Yes, that name is about as subtle as, well, as subtle as any other name used by an aftermarket tuner these days. There are lots of interesting bits on the car here, and the most interesting might just be the engine. It is a 2.7-liter turbo diesel that used to put out 190bhp and 295 lb/ft of torque in stock Euro trim, but once AVUS Performance got done with it, it now puts out to 230bhp and 358 lb/ft thanks to a Stage 1 ECU upgrade.
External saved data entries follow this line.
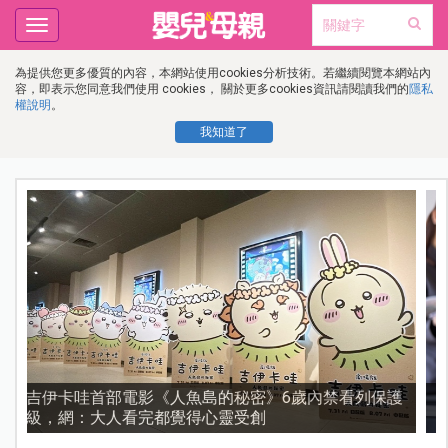
Toggle
navigation
為提供您更多優質的內容，本網站使用cookies分析技術。若繼續閱覽本網站內
容，即表示您同意我們使用 cookies， 關於更多cookies資訊請閱讀我們的
隱私
權說明
。
我知道了
護
資優教育15問！師鐸獎名師陳宥妤：資優教育的核心，
不是成績而是讀懂孩子的心理準備度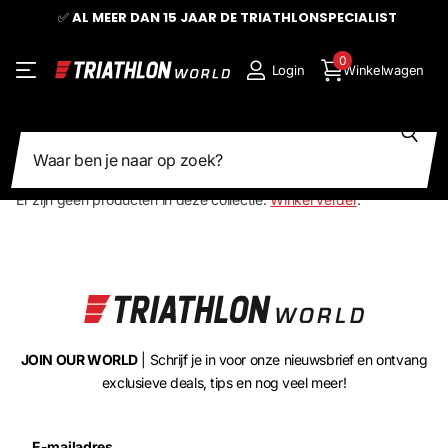
✅
AL MEER DAN 15 JAAR DE TRIATHLONSPECIALIST
0
Login
Winkelwagen
Zoeken
Weergave
1
1
2
2
Er zijn geen producten in deze collectie.
Winkel verder
.
JOIN OUR WORLD
| Schrijf je in voor onze nieuwsbrief en ontvang
exclusieve deals, tips en nog veel meer!
E-mailadres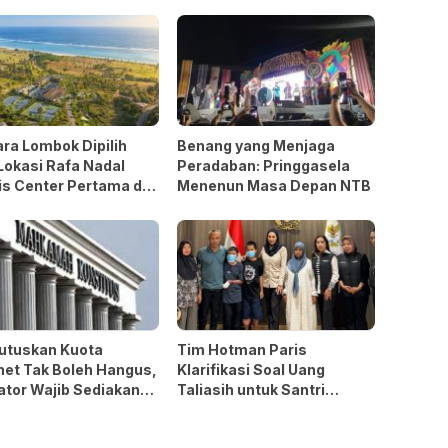
ra Lombok Dipilih
Benang yang Menjaga
Lokasi Rafa Nadal
Peradaban: Pringgasela
s Center Pertama di
Menenun Masa Depan NTB
 Tenggara
utuskan Kuota
Tim Hotman Paris
net Tak Boleh Hangus,
Klarifikasi Soal Uang
ator Wajib Sediakan
Taliasih untuk Santri
 Perlindungan
Korban Terbakar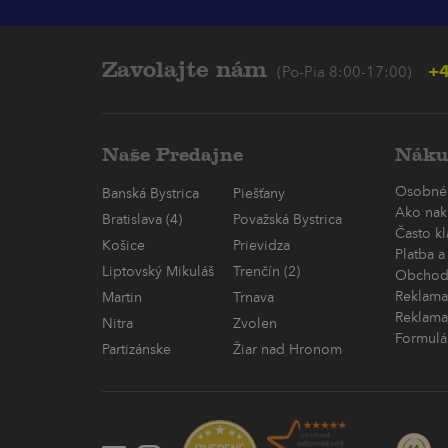
Zavolajte nám
+4
(Po-Pia 8:00-17:00)
Naše Predajne
Náku
Osobné
Banská Bystrica
Piešťany
Ako nak
Bratislava (4)
Považská Bystrica
Často k
Košice
Prievidza
Platba a
Liptovský Mikuláš
Trenčín (2)
Obchod
Reklama
Martin
Trnava
Reklama
Nitra
Zvolen
Formulá
Partizánske
Žiar nad Hronom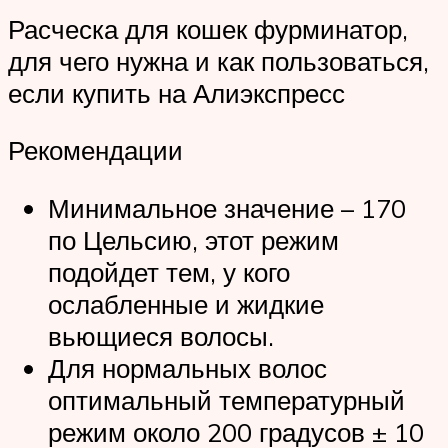
Расческа для кошек фурминатор,
для чего нужна и как пользоваться,
если купить на Алиэкспресс
Рекомендации
Минимальное значение – 170
по Цельсию, этот режим
подойдет тем, у кого
ослабленные и жидкие
вьющиеся волосы.
Для нормальных волос
оптимальный температурный
режим около 200 градусов ± 10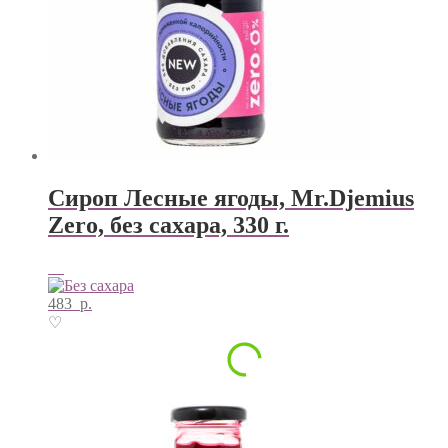
Сироп Лесные ягоды, Mr.Djemius
Zero, без сахара, 330 г.
483
р.
♡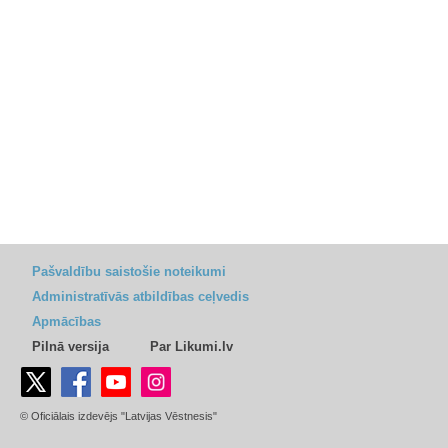
Pašvaldību saistošie noteikumi
Administratīvās atbildības ceļvedis
Apmācības
Pilnā versija
Par Likumi.lv
© Oficiālais izdevējs "Latvijas Vēstnesis"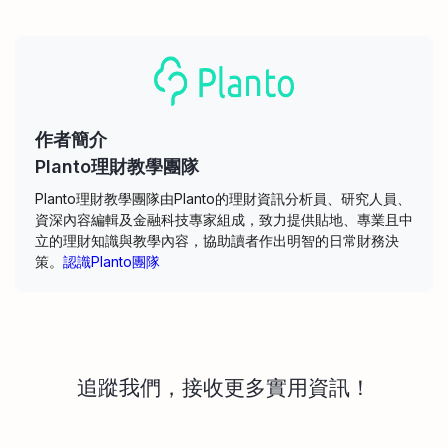
作者簡介
Planto理財教學團隊
Planto理財教學團隊由Planto的理財資訊分析員、研究人員、
資深內容編輯及金融科技專家組成，致力提供貼地、專業且中
立的理財知識與教學內容，協助讀者作出明智的日常財務決
策。
認識Planto團隊
追蹤我們，接收更多實用資訊！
AVUS Performance can do a treatment very similar to this to a bunch of different plants. If you don't have a 2.7 TDI diesel model, Avus can offer you the same performance upgrades for the 2.0 TDI and 3.0 TDI diesel engines as well. In addition to the Zaphod Beeblebrox exterior and the engine boosting, the Black Arrow A4 Avant also has big 21-inch alloy wheels finished in glossy black finish and the " of course we're going to put a suspension lowering kit on it" suspension work.

It must have been all those try but fail types we saw in high schools, because cars like this, and there's a slew of them all over Europe, because they just never seem to take much hold here in America.